菩薩累乗会~楽園への道

作者:椎名遥

 すでに日は暮れ、人気も絶えて。
 寄せては返す波音だけが、静かに響く夜の海。
「なあ……本当に、こんなところにあるのか?」
「ああ、もちろんだ。お前の望むもの――」
 そこに、足音を忍ばせて周囲をうかがいながら二つの影が現れる。
 一方の影が口にする期待と不審の入り混じった問いに、もう一方の影は自信に満ちた声で頷きを返す。
「何者にも邪魔をされず、ゲームにだけ専念できる世界。我が主、芸夢主菩薩様の導く楽園への使いは――ここにいる!」
 ばさりと音を立て、影が振るうのは翼と化した腕。
 同時に、静かだった海の中に二つの赤い輝きが灯る。
 ――直後、海面が大きく波打ち、割れて、現れるのは巨大な影。
 20メートルにもなろうかという巨体。背中に備えたいくつもの大砲。
 それは――、
「これこそが、闘争封殺絶対平和菩薩の導きによって我らに与えられた楽園の守護者――戦艦竜だ!」
 ドラゴンを背後に控えさせて、影――ケルベロス絶対殺す明王は両腕を広げて同行者に語り掛ける。

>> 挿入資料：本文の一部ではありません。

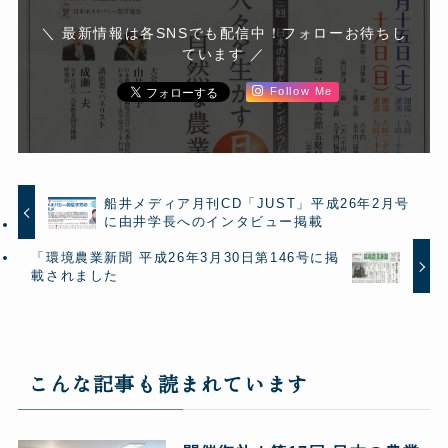
＼ 最新情報は各SNSでも配信中！フォローお待ちし
ています ／
Follow Me
船井メディア月刊CD「JUST」平成26年2月号
に由井学長へのインタビュー掲載
「環境農業新聞 平成26年3月30日第146号に掲
載されました
こんな記事も読まれています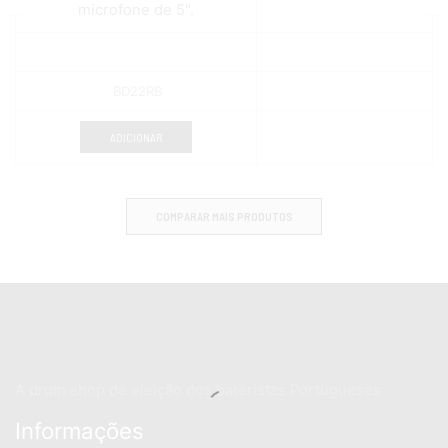
microfone de 5".
BD22RB
ADICIONAR
COMPARAR MAIS PRODUTOS
A drum shop de eleição dos bateristas Portugueses
Informações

「知っているだろう? 最強のデウスエクスとまで呼ばれるドラゴンの力を。その恐ろしさを」
「……ああ」
「そのドラゴンは、今、我らの支配下にある」
「そう、みたいだな」
 語り掛ける言葉は芸夢主菩薩の力を帯びて心へと滑り込み、巨大なドラゴンへの恐怖も、目の前にいるビルシャナの異形の姿への警戒心も、語る言葉の怪しさも、その全てを薄れさせてゆく。
 そして、
「つまり――このドラゴンが、お前の望む楽園を作り、守るための力となるのだ!」
「そう、か……そうだ。そうなんだ!」
 力強く言い切る明王の言葉が、相手の心を完全にとらえたとき。
 疑問、疑念、警戒心。明王の言葉を疑う心が晴れて、迷いを払って顔を上げた相手の姿が、たちまちのうちに羽毛に覆われてゆく。

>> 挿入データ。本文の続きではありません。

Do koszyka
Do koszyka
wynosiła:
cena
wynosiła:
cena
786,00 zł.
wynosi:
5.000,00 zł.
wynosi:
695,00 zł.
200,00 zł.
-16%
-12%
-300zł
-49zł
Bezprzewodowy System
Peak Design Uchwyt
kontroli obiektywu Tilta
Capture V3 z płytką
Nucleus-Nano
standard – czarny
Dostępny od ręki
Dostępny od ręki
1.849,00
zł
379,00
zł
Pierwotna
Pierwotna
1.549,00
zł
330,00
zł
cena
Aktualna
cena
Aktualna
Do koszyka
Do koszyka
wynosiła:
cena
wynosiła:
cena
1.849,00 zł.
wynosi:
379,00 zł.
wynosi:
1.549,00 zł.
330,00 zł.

 そこに生まれたのは、芸夢主菩薩に仕える新たなビルシャナ。
「この力があれば、ゲームを邪魔をする奴を全員追い払える。休日に呼び出す上司にも、どこかへ連れて行けとうるさい家族にも、誰にも邪魔をされずにゲームをし続けられる! これが、楽園!」
 砂浜にひざまずき、目覚めた真理の中でビルシャナはドラゴンを見つめて感動の涙を流す。

 ――だから、気づかない。
「せいぜい頑張るがいい。お前達は、ケルベロスを招き寄せる餌に過ぎないのだから」
 一歩引いた場所から見つめる、明王の呟きに。
「我はケルベロス絶対殺す明王。闘争封殺絶対平和菩薩が呼び寄せてくれた戦艦竜を使い――我が名の下に、ケルベロス絶対殺してみせる」


「遂に、ドラゴンが出てくるまでになりましたか……」
 どこか呆然とした表情を浮かべていたセリカだったが、集まったケルベロス達に気づくと一礼して説明を始める。

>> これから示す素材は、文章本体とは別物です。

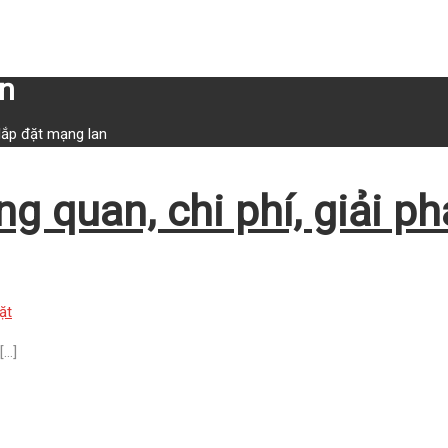
an
lắp đặt mạng lan
 quan, chi phí, giải ph
[…]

「ここしばらくの間、ビルシャナが活発に動きを見せていることはご存知でしょうか?」
 その作戦名は『菩薩累乗会』。強力な菩薩を地上に出現させ、その力を使ってさらに菩薩を出現させて……を繰り返す事で、最終的には地球全てを菩薩の力で制圧する事を目的とした作戦である。
 人間を殺してグラビティ・チェインを獲得する事を目的としないために、一見すると脅威度が低いように見えるかもしれない。
 だが……。
「そして、いったんこの作戦が軌道に乗ってしまうと、そこから先で阻止することは不可能に近くなります」
 そう、苦しい表情でセリカは告げる。
 一体の菩薩が二体になり、四体、八体、十六体……と、倍々ゲームで増えてゆく菩薩達。
 もし、初期段階で倒すことができなければ……遠くないうちに、ビルシャナの勢力はケルベロス達の手に負えない程の速度で増えだすことになるだろう。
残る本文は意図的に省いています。